:: Data for this task ::

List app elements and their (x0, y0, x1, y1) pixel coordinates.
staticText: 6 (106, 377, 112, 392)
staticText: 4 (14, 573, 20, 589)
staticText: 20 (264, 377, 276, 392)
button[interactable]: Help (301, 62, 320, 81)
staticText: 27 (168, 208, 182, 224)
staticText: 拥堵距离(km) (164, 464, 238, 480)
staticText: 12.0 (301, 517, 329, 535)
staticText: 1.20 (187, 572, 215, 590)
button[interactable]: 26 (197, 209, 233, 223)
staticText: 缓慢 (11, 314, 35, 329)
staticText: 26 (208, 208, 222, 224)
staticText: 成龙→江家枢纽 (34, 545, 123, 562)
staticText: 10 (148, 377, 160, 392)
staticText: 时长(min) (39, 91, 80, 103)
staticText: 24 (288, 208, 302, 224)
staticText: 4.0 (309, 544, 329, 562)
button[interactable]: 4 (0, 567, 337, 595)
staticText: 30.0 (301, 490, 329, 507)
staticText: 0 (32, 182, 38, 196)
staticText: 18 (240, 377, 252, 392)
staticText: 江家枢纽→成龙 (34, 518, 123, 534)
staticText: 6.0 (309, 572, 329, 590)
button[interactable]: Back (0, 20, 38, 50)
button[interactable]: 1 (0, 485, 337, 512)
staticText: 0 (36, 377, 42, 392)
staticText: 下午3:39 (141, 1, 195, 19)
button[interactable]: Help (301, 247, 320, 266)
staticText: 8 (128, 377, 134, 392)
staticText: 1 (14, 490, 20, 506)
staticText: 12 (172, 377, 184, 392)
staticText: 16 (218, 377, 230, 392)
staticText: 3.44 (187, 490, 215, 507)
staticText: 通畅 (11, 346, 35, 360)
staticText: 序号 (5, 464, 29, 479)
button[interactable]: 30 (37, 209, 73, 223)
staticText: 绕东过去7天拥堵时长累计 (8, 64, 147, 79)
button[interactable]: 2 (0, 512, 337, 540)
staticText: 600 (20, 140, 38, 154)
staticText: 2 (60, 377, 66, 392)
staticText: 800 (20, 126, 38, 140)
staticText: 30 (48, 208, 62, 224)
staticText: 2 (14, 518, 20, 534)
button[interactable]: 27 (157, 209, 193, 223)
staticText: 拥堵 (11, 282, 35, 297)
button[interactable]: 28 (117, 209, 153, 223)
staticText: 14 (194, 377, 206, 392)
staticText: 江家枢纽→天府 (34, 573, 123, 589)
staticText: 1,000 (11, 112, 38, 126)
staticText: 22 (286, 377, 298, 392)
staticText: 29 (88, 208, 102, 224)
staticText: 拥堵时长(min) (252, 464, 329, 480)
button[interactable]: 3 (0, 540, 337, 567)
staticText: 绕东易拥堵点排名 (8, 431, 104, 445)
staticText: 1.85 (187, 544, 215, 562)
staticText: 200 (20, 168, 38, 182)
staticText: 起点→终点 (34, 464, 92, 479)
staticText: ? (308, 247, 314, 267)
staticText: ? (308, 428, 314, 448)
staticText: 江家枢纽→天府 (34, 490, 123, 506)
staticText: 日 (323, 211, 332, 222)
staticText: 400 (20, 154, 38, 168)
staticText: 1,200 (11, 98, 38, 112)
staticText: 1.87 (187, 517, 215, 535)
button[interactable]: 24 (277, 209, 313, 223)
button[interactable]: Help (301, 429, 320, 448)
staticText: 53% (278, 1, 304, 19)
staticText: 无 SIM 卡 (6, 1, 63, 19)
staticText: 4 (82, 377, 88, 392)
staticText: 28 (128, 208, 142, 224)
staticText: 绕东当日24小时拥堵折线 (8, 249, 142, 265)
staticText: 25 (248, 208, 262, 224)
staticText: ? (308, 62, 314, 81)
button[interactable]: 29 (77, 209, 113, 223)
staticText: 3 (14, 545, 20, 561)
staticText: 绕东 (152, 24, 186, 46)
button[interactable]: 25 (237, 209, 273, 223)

:::

- **Aim of the exercise**
Restate all the material exactly, word for word.

- **Answer to this task**
List app elements and their (x0, y0, x1, y1) pixel coordinates.
staticText: 6 (106, 377, 112, 392)
staticText: 4 (14, 573, 20, 589)
staticText: 20 (264, 377, 276, 392)
button[interactable]: Help (301, 62, 320, 81)
staticText: 27 (168, 208, 182, 224)
staticText: 拥堵距离(km) (164, 464, 238, 480)
staticText: 12.0 (301, 517, 329, 535)
staticText: 1.20 (187, 572, 215, 590)
button[interactable]: 26 (197, 209, 233, 223)
staticText: 缓慢 (11, 314, 35, 329)
staticText: 26 (208, 208, 222, 224)
staticText: 成龙→江家枢纽 (34, 545, 123, 562)
staticText: 10 (148, 377, 160, 392)
staticText: 时长(min) (39, 91, 80, 103)
staticText: 24 (288, 208, 302, 224)
staticText: 4.0 (309, 544, 329, 562)
button[interactable]: 4 (0, 567, 337, 595)
staticText: 30.0 (301, 490, 329, 507)
staticText: 0 (32, 182, 38, 196)
staticText: 18 (240, 377, 252, 392)
staticText: 江家枢纽→成龙 (34, 518, 123, 534)
staticText: 6.0 (309, 572, 329, 590)
button[interactable]: Back (0, 20, 38, 50)
button[interactable]: 1 (0, 485, 337, 512)
staticText: 0 (36, 377, 42, 392)
staticText: 下午3:39 (141, 1, 195, 19)
button[interactable]: Help (301, 247, 320, 266)
staticText: 8 (128, 377, 134, 392)
staticText: 1 (14, 490, 20, 506)
staticText: 12 (172, 377, 184, 392)
staticText: 16 (218, 377, 230, 392)
staticText: 3.44 (187, 490, 215, 507)
staticText: 通畅 (11, 346, 35, 360)
staticText: 序号 (5, 464, 29, 479)
button[interactable]: 30 (37, 209, 73, 223)
staticText: 绕东过去7天拥堵时长累计 (8, 64, 147, 79)
button[interactable]: 2 (0, 512, 337, 540)
staticText: 600 (20, 140, 38, 154)
staticText: 2 (60, 377, 66, 392)
staticText: 800 (20, 126, 38, 140)
staticText: 30 (48, 208, 62, 224)
staticText: 2 (14, 518, 20, 534)
button[interactable]: 27 (157, 209, 193, 223)
staticText: 拥堵 (11, 282, 35, 297)
button[interactable]: 28 (117, 209, 153, 223)
staticText: 14 (194, 377, 206, 392)
staticText: 江家枢纽→天府 (34, 573, 123, 589)
staticText: 1,000 (11, 112, 38, 126)
staticText: 22 (286, 377, 298, 392)
staticText: 29 (88, 208, 102, 224)
staticText: 拥堵时长(min) (252, 464, 329, 480)
button[interactable]: 3 (0, 540, 337, 567)
staticText: 绕东易拥堵点排名 (8, 431, 104, 445)
staticText: 1.85 (187, 544, 215, 562)
staticText: 200 (20, 168, 38, 182)
staticText: 起点→终点 (34, 464, 92, 479)
staticText: ? (308, 247, 314, 267)
staticText: ? (308, 428, 314, 448)
staticText: 江家枢纽→天府 (34, 490, 123, 506)
staticText: 日 (323, 211, 332, 222)
staticText: 400 (20, 154, 38, 168)
staticText: 1,200 (11, 98, 38, 112)
staticText: 1.87 (187, 517, 215, 535)
button[interactable]: 24 (277, 209, 313, 223)
button[interactable]: Help (301, 429, 320, 448)
staticText: 53% (278, 1, 304, 19)
staticText: 无 SIM 卡 (6, 1, 63, 19)
staticText: 4 (82, 377, 88, 392)
staticText: 28 (128, 208, 142, 224)
staticText: 绕东当日24小时拥堵折线 (8, 249, 142, 265)
staticText: 25 (248, 208, 262, 224)
staticText: ? (308, 62, 314, 81)
button[interactable]: 29 (77, 209, 113, 223)
staticText: 3 (14, 545, 20, 561)
staticText: 绕东 (152, 24, 186, 46)
button[interactable]: 25 (237, 209, 273, 223)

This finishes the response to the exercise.